Housing Costs Threaten NSW Teacher Supply, Report Says

UNSW Sydney

With median house prices in Sydney more than 13 times a teacher's salary, housing affordability has become one of the most significant threats to sustaining NSW's teaching workforce.

A new report from the Australian Public Policy Institute (APPI), Addressing teacher supply through key worker housing, warns that rising housing costs are undermining the state's ability to attract and retain teachers, placing the quality and equity of public education at risk.

Led by Professor Scott Eacott from UNSW Sydney's School of Education with researchers from the University of Sydney and Deakin University, the report argues that teacher housing must be recognised as essential public infrastructure and calls on the NSW Government to formally establish "key worker housing" as a dedicated asset class.

"There is little point attracting and training teachers if they can't afford to live near where they're needed," Prof. Eacott said.

"Housing affordability has become a systemic risk to school staffing across NSW. This is no longer a regional or rural issue, it's a statewide problem."

Housing costs outpacing teacher salaries

The report highlights the scale of the challenge facing teachers, particularly in metropolitan areas where housing costs have surged far beyond income growth. Median house prices in Sydney are now more than 13 times a teacher's salary, far exceeding the accepted affordability benchmark of three times income.

As teachers are pushed further from their workplaces, the consequences are compounding, with longer commutes, higher transport costs, increased stress and burnout and growing instability across school staffing. These pressures are most acute in disadvantaged communities, where continuity of teaching is critical.

"Teachers are working longer hours, travelling further and carrying the strain," said Prof. Eacott.

"When housing pressures go unaddressed, retention collapses – and replacing a single teacher can cost more than $25,000."

Rethinking teacher housing as public infrastructure

The research challenges the idea that teacher housing is welfare, instead reframing it as vital infrastructure that underpins the delivery of essential public services.

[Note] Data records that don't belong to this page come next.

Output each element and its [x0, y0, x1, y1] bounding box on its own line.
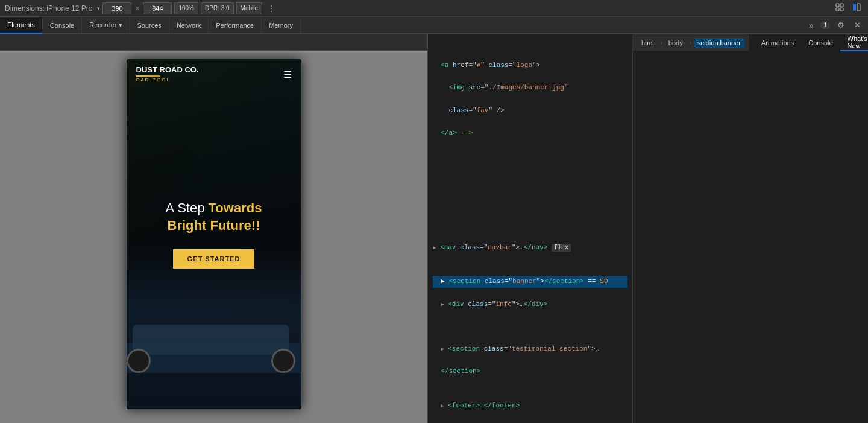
- preview-content: DUST ROAD CO. CAR POOL ☰ A Step Towards: [0, 51, 427, 423]
- svg-rect-0: [836, 4, 839, 7]
- panel-tab-console[interactable]: Console: [801, 34, 840, 51]
- svg-rect-1: [840, 4, 843, 7]
- tab-performance[interactable]: Performance: [209, 17, 262, 34]
- preview-pane: DUST ROAD CO. CAR POOL ☰ A Step Towards: [0, 34, 428, 423]
- tab-memory[interactable]: Memory: [262, 17, 301, 34]
- device-arrow[interactable]: ▾: [97, 5, 100, 11]
- breadcrumb-bar: html › body › section.banner: [633, 34, 749, 51]
- notification-badge: 1: [820, 21, 830, 29]
- get-started-button[interactable]: GET STARTED: [173, 249, 255, 269]
- devtools-more: » 1 ⚙ ✕: [802, 19, 868, 31]
- height-input[interactable]: [143, 2, 172, 14]
- breadcrumb-sep-1: ›: [660, 39, 662, 47]
- settings-icon[interactable]: ⚙: [835, 19, 847, 31]
- tab-console[interactable]: Console: [43, 17, 82, 34]
- svg-rect-4: [853, 4, 856, 11]
- dpr-button[interactable]: DPR: 3.0: [201, 2, 234, 14]
- breadcrumb-section-banner[interactable]: section.banner: [694, 38, 744, 48]
- dimension-separator: ×: [135, 4, 139, 13]
- svg-rect-2: [836, 8, 839, 11]
- dimensions-label: Dimensions: iPhone 12 Pro: [5, 4, 92, 13]
- hero-highlight: Towards: [209, 200, 262, 215]
- breadcrumb-html[interactable]: html: [638, 38, 658, 48]
- close-devtools-icon[interactable]: ✕: [852, 19, 863, 31]
- html-panel[interactable]: <a href="#" class="logo"> <img src="./Im…: [428, 34, 633, 423]
- svg-rect-5: [857, 4, 860, 11]
- more-options-icon[interactable]: ⋮: [265, 4, 278, 13]
- hero-text-2: Bright Future!!: [168, 218, 260, 233]
- tab-network[interactable]: Network: [169, 17, 209, 34]
- toggle-icon[interactable]: [850, 2, 863, 14]
- panel-tab-whatsnew[interactable]: What's New ✕: [840, 34, 868, 51]
- phone-inner: DUST ROAD CO. CAR POOL ☰ A Step Towards: [127, 59, 301, 409]
- phone-hero: A Step Towards Bright Future!! GET START…: [127, 59, 301, 409]
- hero-text: A Step Towards Bright Future!!: [166, 200, 262, 234]
- zoom-button[interactable]: 100%: [174, 2, 198, 14]
- tab-sources[interactable]: Sources: [130, 17, 169, 34]
- breadcrumb-sep-2: ›: [689, 39, 691, 47]
- svg-rect-3: [840, 8, 843, 11]
- html-code: <a href="#" class="logo"> <img src="./Im…: [428, 34, 632, 423]
- devtools-more-icon[interactable]: »: [807, 21, 816, 30]
- mobile-button[interactable]: Mobile: [236, 2, 262, 14]
- breadcrumb-body[interactable]: body: [665, 38, 687, 48]
- top-bar: Dimensions: iPhone 12 Pro ▾ × 100% DPR: …: [0, 0, 868, 17]
- tab-recorder[interactable]: Recorder ▾: [82, 17, 130, 34]
- whatsnew-label: What's New: [848, 35, 867, 49]
- main-content: DUST ROAD CO. CAR POOL ☰ A Step Towards: [0, 34, 868, 423]
- panel-tab-animations[interactable]: Animations: [754, 34, 801, 51]
- preview-toolbar: [0, 34, 427, 51]
- hero-text-1: A Step: [166, 200, 209, 215]
- width-input[interactable]: [102, 2, 131, 14]
- inspect-icon[interactable]: [833, 2, 846, 14]
- devtools-tabs: Elements Console Recorder ▾ Sources Netw…: [0, 17, 868, 34]
- devtools-inner-pane: <a href="#" class="logo"> <img src="./Im…: [428, 34, 868, 423]
- whatsnew-panel: Animations Console What's New ✕ Issues S…: [749, 34, 868, 51]
- phone-frame: DUST ROAD CO. CAR POOL ☰ A Step Towards: [127, 59, 301, 409]
- devtools-panels: <a href="#" class="logo"> <img src="./Im…: [428, 34, 868, 423]
- tab-elements[interactable]: Elements: [0, 17, 43, 34]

While NSW has a long‑standing Teacher Housing Authority, its current portfolio covers just 1.7 per cent of teaching positions and is largely limited to rural and remote areas. At the same time, income-based affordable housing programs often exclude teachers despite their growing exposure to housing stress.

To address this gap, the report makes three key recommendations.

1. Establish key worker housing as a formal asset class

Defined by the essential role workers play rather than by income thresholds. This would provide a durable policy framework for coordinated investment across education, health, policing and other essential services.

2. Expand supply through a diversified portfolio

This includes scaling up the Teacher Housing Authority, adapting proven models such as Defence Force Housing, incentivising build-to-rent developments in high need locations and supporting shared equity home ownership schemes.

3. Improve access to data

Improving access to high-quality, linkable data on housing, commuting and workforce distribution would enable government to identify staffing pressure points and target investment where it will have the greatest impact.

Evidence-driven solutions for a growing crisis

The report draws on extensive data analysis and engagement with more than 300 teachers, school leaders, policymakers and industry stakeholders. It includes modelling showing that in many parts of NSW, even dual income teaching households face decades long waits to afford a home deposit.

Co-author Professor Chris Pettit, Director of the City Futures Research Centre at UNSW Sydney, said better use of spatial and housing data could transform workforce planning.

"We already have powerful tools to identify where housing stress and workforce shortages intersect," Prof. Pettit said.

"With better data integration and modelling, government can anticipate problems before they reach crisis point and invest far more effectively."

The authors warn that without targeted policy intervention, housing affordability pressures will continue to erode workforce sustainability, particularly in high growth and metropolitan areas.

"Teacher housing is no longer a niche concern," Prof. Eacott said.

"If NSW is serious about equity, excellence and educational outcomes, it must ensure teachers can afford to live where they work."